Abstract
Several lifesaving procedures, including hemodialysis, femoropopliteal bypass, and renal artery replacement, require functional vascular access in the form of vascular grafts. While autologous grafts are preferred, many surgeries will use expanded polytetrafluoroethylene (ePTFE), a medical-grade polymer. These synthetic grafts are sufficient replacements when autologous options are unavailable. The grafts often lack regenerative properties congruent to those found in native blood vessels due to an absent endothelial lining. Without regenerative properties, these grafts will experience high rates of thrombosis, causing graft occlusion resulting in a decrease or complete loss of graft patency. Consequently, additional procedures are required for graft replacement and reinterventions that increase medical costs and predispose patients to higher infection rates. Our research focused on modifying the commercially available ePTFE graft surface with a novel peptide ligand to promote in situ endothelialization for a long-lasting vascular graft.
Previous research in Dr. Wang’s lab at UC Davis has identified a peptide ligand, LXW7, that can be chemically synthesized to bind to the surface of the ePTFE graft. Research has confirmed that this ligand holds high affinity binding to endothelial progenitor cells, weak binding to platelets, and no binding to inflammatory cells, such as monocytes. We have found that circulating endothelial progenitor cells (EPCs) and endothelial cells (ECs) will attach to this graft and can promote cell division and migration, allowing them to cover the luminal surface of the graft, creating a “living” self-renewable endothelium. Creating a layer of living functional endothelium may reduce thrombosis, infection, and stenosis, and prolong graft patency.
Our proposed project aimed to confirm the effectiveness of the LXW7-modified ePTFE graft in capturing EPCs in three different models, in vitro, ex vivo, and in vivo. We originally modified bare-ePTFE grafts with LXW7. However, we transitioned to modifying heparin-bonded ePTFE grafts with LXW7 for technical and clinical feasibility reasons.

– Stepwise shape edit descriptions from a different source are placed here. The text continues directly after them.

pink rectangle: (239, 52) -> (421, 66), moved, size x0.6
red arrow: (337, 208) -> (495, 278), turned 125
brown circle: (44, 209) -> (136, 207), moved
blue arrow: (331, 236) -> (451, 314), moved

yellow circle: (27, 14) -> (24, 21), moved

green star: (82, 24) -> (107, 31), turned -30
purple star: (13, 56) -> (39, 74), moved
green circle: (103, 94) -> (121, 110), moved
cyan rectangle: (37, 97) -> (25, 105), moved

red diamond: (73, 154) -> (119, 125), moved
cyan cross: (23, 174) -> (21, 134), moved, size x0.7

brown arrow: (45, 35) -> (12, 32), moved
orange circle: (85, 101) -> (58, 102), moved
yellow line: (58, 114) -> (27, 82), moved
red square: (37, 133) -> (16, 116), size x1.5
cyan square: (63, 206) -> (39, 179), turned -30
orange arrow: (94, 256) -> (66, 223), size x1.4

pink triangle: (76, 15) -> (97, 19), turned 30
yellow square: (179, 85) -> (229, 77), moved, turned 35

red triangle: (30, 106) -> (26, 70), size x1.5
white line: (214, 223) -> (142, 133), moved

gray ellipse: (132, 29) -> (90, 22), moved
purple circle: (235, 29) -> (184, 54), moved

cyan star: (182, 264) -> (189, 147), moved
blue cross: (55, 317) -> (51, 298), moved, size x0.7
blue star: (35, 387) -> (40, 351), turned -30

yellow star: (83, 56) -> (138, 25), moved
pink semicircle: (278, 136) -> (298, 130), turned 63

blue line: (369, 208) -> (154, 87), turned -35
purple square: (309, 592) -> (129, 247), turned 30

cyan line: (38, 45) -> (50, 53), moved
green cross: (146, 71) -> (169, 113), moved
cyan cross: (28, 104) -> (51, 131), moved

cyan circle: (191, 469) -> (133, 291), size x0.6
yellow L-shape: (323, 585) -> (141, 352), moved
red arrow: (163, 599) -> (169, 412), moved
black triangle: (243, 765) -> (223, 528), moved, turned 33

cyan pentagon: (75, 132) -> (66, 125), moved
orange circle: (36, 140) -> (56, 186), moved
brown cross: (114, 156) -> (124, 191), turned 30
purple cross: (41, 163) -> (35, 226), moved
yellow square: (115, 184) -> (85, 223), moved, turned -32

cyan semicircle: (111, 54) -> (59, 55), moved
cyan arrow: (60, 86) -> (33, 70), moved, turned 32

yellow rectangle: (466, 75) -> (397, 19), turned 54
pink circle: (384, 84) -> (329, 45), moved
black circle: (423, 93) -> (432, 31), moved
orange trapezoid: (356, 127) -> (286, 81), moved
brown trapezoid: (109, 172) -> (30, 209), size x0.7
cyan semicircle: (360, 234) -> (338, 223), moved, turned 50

The in vitro static cell seeding assay used green fluorescent protein (GFP) labeled EPCs seeded on LXW7-modified heparin-bonded ePTFE grafts. A fluorescent microscope examined cell attachment on the luminal surface and showed no visual difference between LXW7 modified and unmodified grafts. The LXW7-modified heparin-bonded ePTFE graft was then evaluated using the normothermic machine perfusion (NMP) model to confirm EPC binding under physiological circulating conditions. NMP systems are typically used for organ transplants as they mimic physiologically and clinically relevant conditions. Therefore, this study established a novel graft attachment model. After the LXW7 modified heparin–bonded ePTFE graft was attached to the machine for two hours, results showed only EPCs attached to the grafts, confirming cell attachment under clinically relevant conditions. Lastly, a rat carotid artery interposition graft model was used to determine endothelialization and graft patency in a small translational in vivo model. This model investigated LXW7 bare-ePTFE grafts only. After explantation, gross images of the medial cross-section of the graft were taken and ImageJ was used to measure the cross-sectional area of occlusion. Every rat at the one-week time points displayed patent grafts, while the two-week and six-week grafts displayed increasing occlusion percentages. LXW7 proved to hold strong binding affinity to circulating EPCs, via cell attachment to LXW7-modified grafts, but further in vivo evaluations need to be performed to evaluate in situ endothelialization on the graft’s luminal surface and graft patency effects.